* Problem to work on:
Repeat exactly, and only, the lines of the entries below from the one with "Image resolution: width=768, height=2357." through the one with "Rechazar [button]", both ends included.

* Extracted records:

- Opening Delimiter -

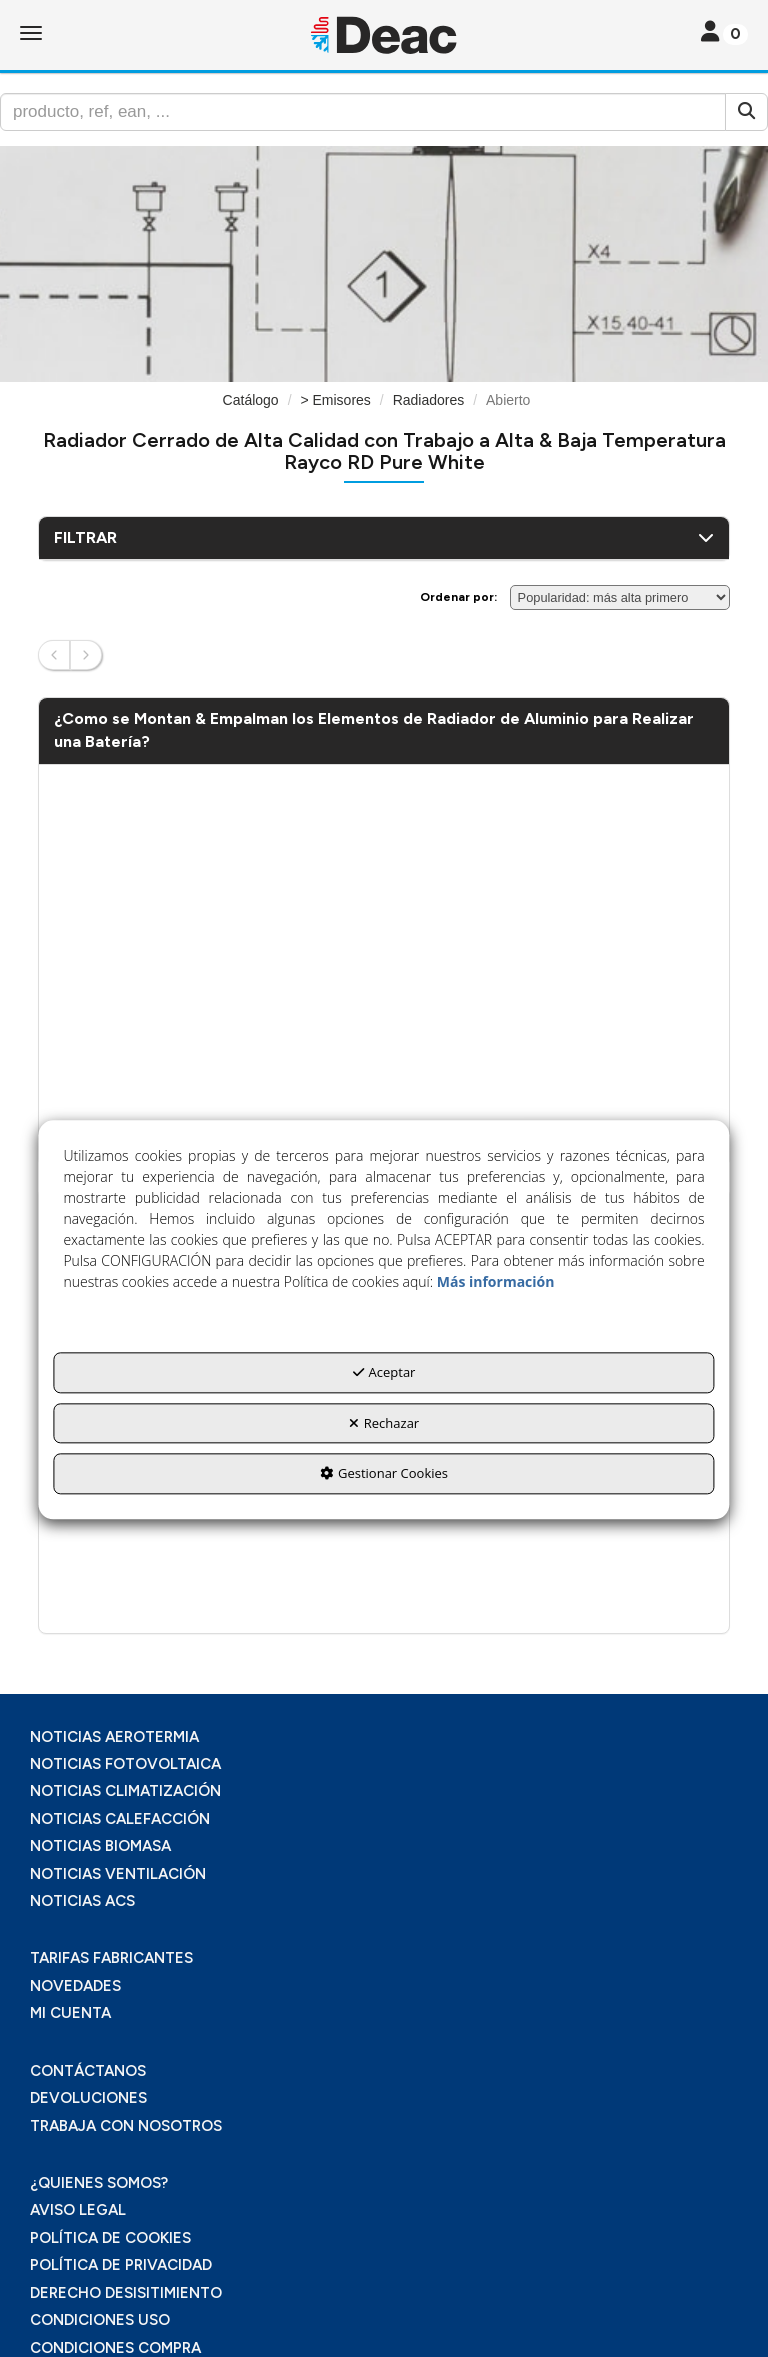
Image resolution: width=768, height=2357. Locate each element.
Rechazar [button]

- Closing Delimiter -
- Opening Delimiter -

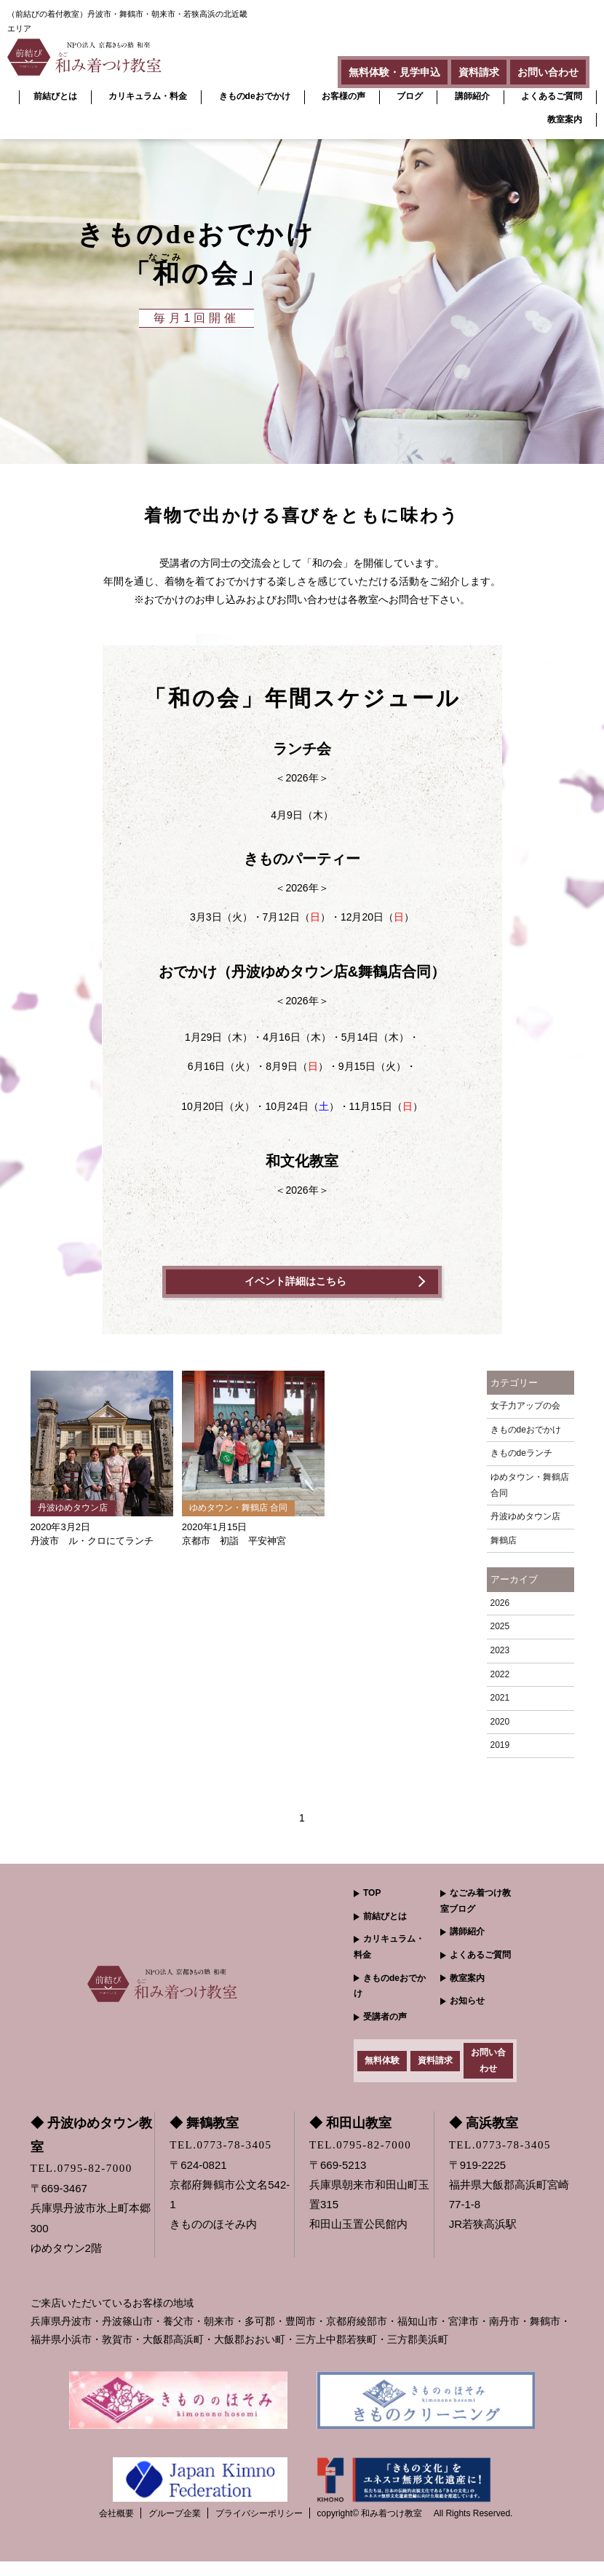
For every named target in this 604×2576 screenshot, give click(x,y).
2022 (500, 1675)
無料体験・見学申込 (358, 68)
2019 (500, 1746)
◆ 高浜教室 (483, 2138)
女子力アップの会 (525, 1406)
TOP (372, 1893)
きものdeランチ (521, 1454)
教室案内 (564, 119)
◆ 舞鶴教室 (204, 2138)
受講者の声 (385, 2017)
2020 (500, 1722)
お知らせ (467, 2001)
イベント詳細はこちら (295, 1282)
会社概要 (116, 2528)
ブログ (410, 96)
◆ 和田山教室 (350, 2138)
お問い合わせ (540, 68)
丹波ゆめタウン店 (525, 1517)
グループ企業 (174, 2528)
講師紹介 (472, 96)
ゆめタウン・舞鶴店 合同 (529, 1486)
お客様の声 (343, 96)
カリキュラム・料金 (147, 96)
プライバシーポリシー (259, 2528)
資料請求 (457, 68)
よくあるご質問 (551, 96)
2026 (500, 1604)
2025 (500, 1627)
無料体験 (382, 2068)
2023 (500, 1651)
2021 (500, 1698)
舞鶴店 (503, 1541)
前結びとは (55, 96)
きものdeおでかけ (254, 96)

- Closing Delimiter -

* Solution:
Image resolution: width=768, height=2357. Locate each element.
Rechazar [button]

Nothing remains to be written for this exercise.